The Health Star Rating System was implemented by the Federal, State and Territory Governments, along with industry, public health and consumer groups in order to provide a standard way to compare similar packaged foods.
While the ratings system was intended to encourage shoppers to make healthier choices, it’s disappointing that numerous brands have decided to take advantage of the system, in order to boost scores by displaying health ratings that include the use of specific ingredients that are not included in the product.
Kellogg’s is one of the companies incorrectly using the current system. The company answered questions from the media and stated that they are already in the process of amending the cereal packaging which should be completed soon. A stark difference in comparison to the statement provided by Nestlé who, through a spokesperson, said it was appropriate to apply a health rating to Milo in accordance with how it was recommended to be consumed – with a glass of skim milk. I can’t wait for McDonalds to apply a rating to its Big Mac Meal which includes a Diet Coke!
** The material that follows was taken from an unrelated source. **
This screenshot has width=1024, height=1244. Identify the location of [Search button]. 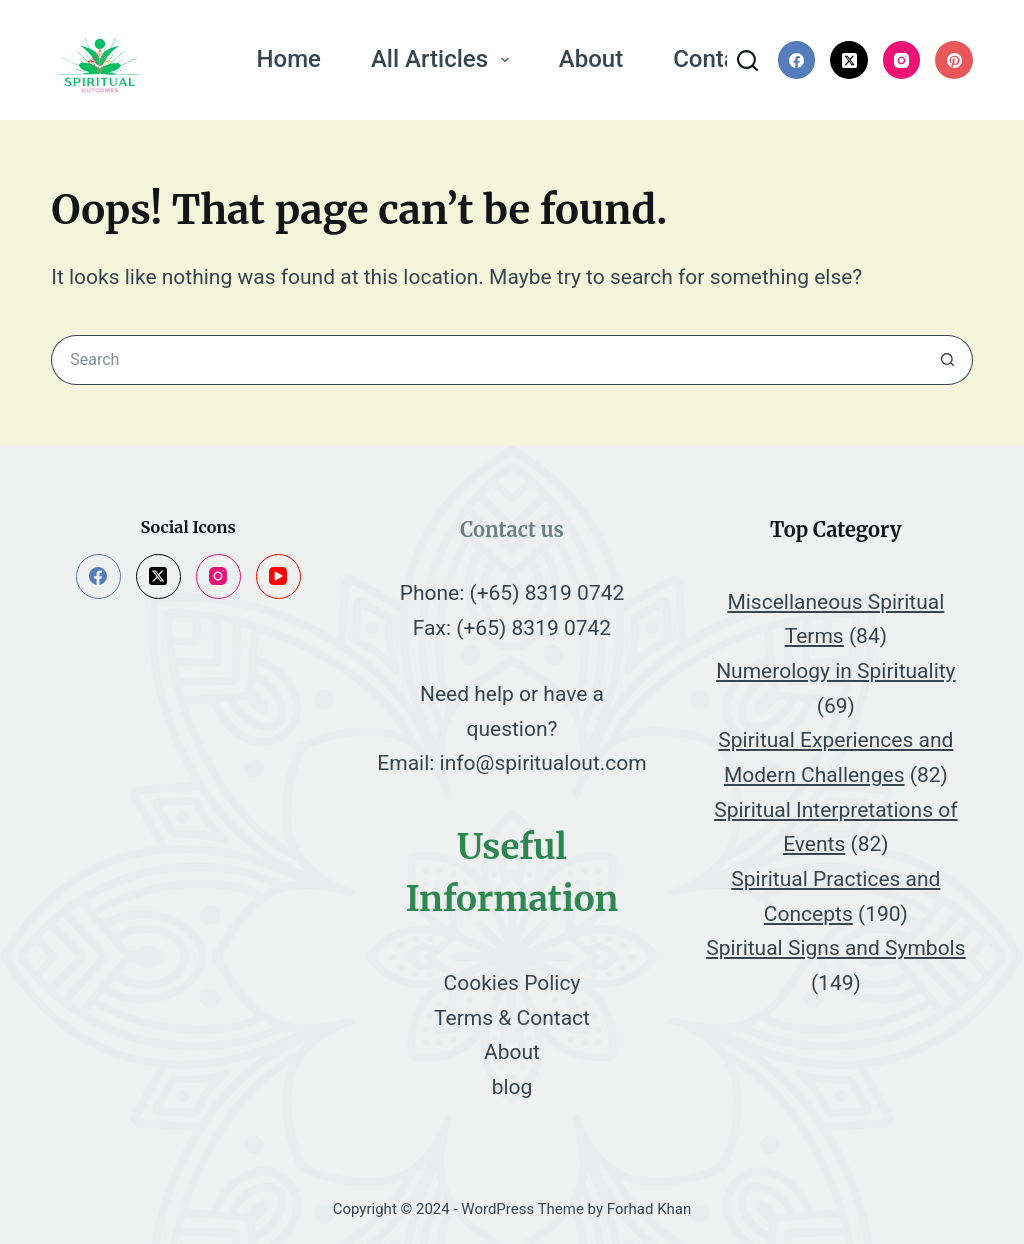
(948, 360).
The most interesting and positive news to come out of the implementation of these ratings is the fact that brands have taken the next step to improve their products in order to gain higher star ratings. Kellogg’s reformulated its Nutrigrain product from the ground up to increase the cereal’s health star rating from two to four stars. Kellogg’s said that since the change, they have seen an increase in sales which was a win for both the company and consumers as they are provided with a healthier product.
Do you find the Health Star Rating System helpful when making purchases? Does the system need a regulatory body to ensure the correct information is being provided to consumers? In order to close these loopholes, should it be made mandatory for all processed food products?